* [THE TASK]
Exact reproduction required: the lines below from the line with "per la spedizione" to the line with "a distanza tramite", both ends included, and no others.

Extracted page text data
+-------+

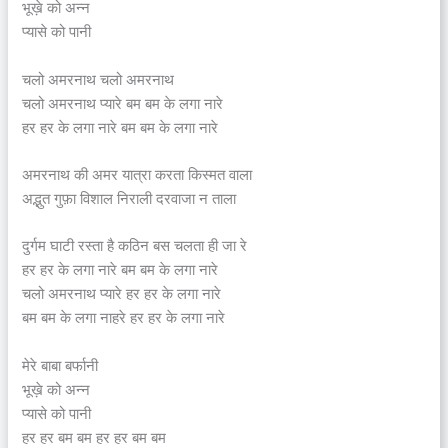
भूख़े को अन्न
प्यासे को पानी
चलो अमरनाथ चलो अमरनाथ
चलो अमरनाथ प्यारे बम बम के लगा नारे
हर हर के लगा नारे बम बम के लगा नारे
अमरनाथ की अमर यात्रा करता किस्मत वाला
अद्भुत गुफ़ा विशाल निराली दरवाजा न ताला
दुर्गम घाटी रस्ता है कठिन बस चलता ही जा रे
हर हर के लगा नारे बम बम के लगा नारे
चलो अमरनाथ प्यारे हर हर के लगा नारे
बम बम के लगा नाहरे हर हर के लगा नारे
मेरे बाबा बर्फानी
भूख़े को अन्न
प्यासे को पानी
हर हर बम बम हर हर बम बम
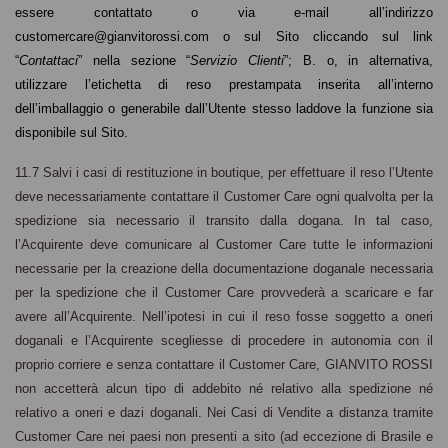
essere contattato
o
via e-mail all’indirizzo
customercare@gianvitorossi.com
o sul Sito cliccando sul link
“
Contattaci
” nella sezione “
Servizio Clienti
”; B.
o, in alternativa,
utilizzare l’etichetta di reso prestampata inserita all’interno
dell’imballaggio
o generabile dall’Utente stesso laddove la funzione sia
disponibile sul Sito.
11.7 Salvi i casi di restituzione in boutique, per effettuare il reso l’Utente
deve necessariamente contattare il Customer Care ogni qualvolta per la
spedizione sia necessario il transito dalla dogana. In tal caso,
l’Acquirente deve comunicare al Customer Care tutte le informazioni
necessarie per la creazione della documentazione doganale necessaria
per la spedizione che il Customer Care provvederà a scaricare e far
avere all’Acquirente.
Nell’ipotesi in cui il reso
fosse soggetto a oneri
doganali
e l’Acquirente scegliesse di
procedere
in autonomia con il
proprio corriere
e
senza contattare il Customer Care, GIANVITO ROSSI
non accetterà alcun tipo di addebito né relativo alla spedizione né
relativo a oneri e dazi doganali
. Nei Casi di Vendite a distanza tramite
Customer Care nei paesi non presenti a sito (ad eccezione di Brasile e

+-------+

* [RESPONSE TO THE EXERCISE]
per la spedizione che il Customer Care provvederà a scaricare e far
avere all’Acquirente.
Nell’ipotesi in cui il reso
fosse soggetto a oneri
doganali
e l’Acquirente scegliesse di
procedere
in autonomia con il
proprio corriere
e
senza contattare il Customer Care, GIANVITO ROSSI
non accetterà alcun tipo di addebito né relativo alla spedizione né
relativo a oneri e dazi doganali
. Nei Casi di Vendite a distanza tramite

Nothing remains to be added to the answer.